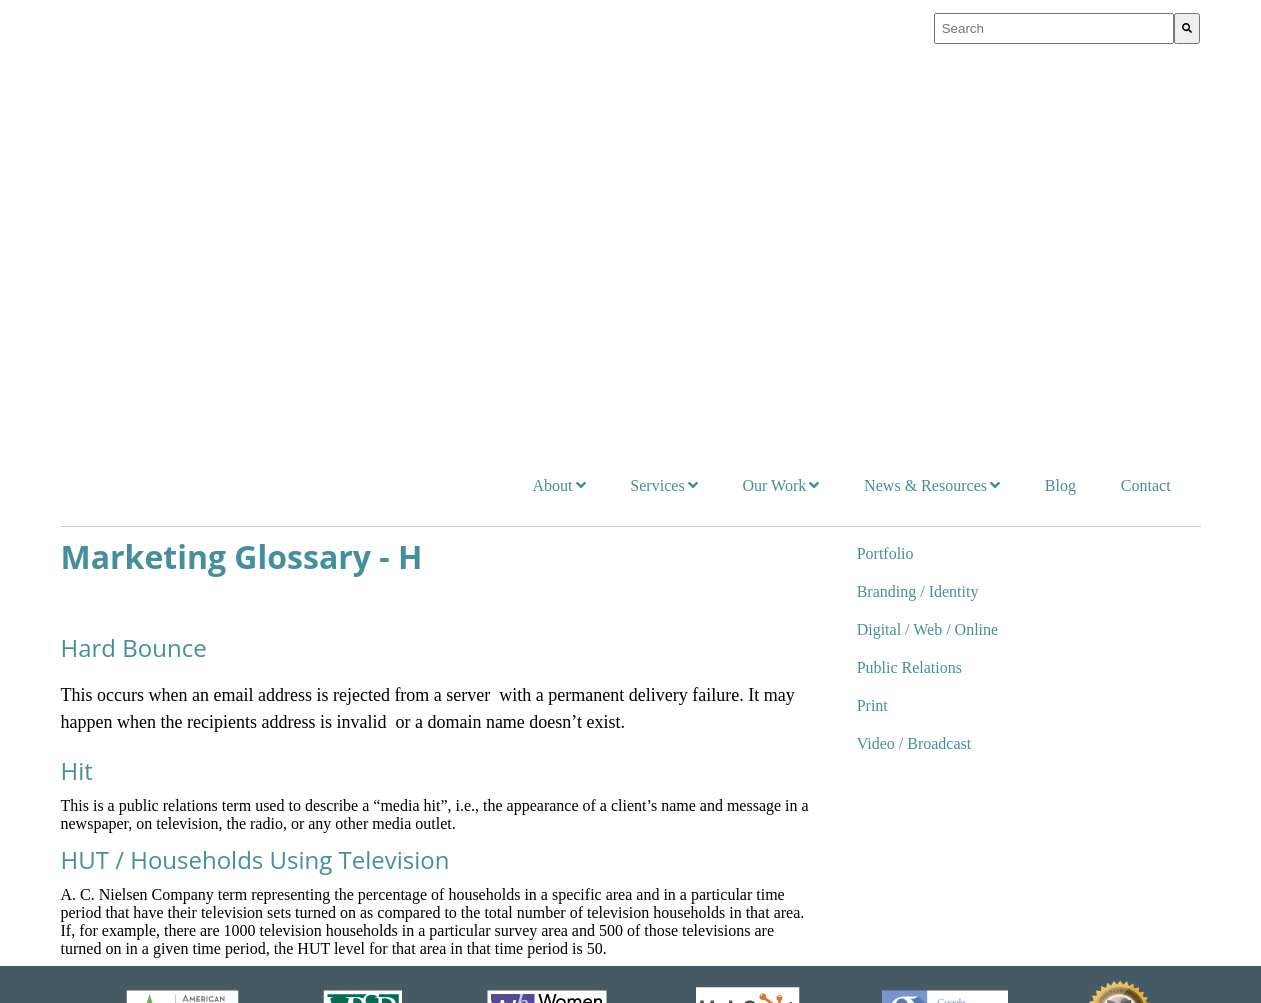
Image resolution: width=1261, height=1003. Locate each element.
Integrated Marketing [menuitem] (142, 697)
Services (93, 657)
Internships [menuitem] (404, 843)
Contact (1062, 657)
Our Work (585, 657)
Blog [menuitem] (1060, 69)
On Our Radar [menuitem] (801, 727)
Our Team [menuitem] (400, 734)
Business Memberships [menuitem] (438, 770)
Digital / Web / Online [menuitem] (928, 213)
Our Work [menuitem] (774, 69)
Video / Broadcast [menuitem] (914, 327)
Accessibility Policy (586, 967)
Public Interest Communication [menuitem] (171, 807)
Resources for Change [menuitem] (823, 760)
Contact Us (746, 967)
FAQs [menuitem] (388, 880)
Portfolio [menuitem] (885, 137)
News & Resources (814, 657)
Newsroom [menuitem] (791, 695)
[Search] (1187, 28)
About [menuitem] (552, 69)
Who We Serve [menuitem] (415, 697)
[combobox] (1054, 28)
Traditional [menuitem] (112, 880)
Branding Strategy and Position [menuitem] (171, 734)
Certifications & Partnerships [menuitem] (447, 807)
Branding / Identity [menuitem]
────────
After reading through the records, count the lines that hold the string "Branding" and give only the count.

--- Written answer ---
2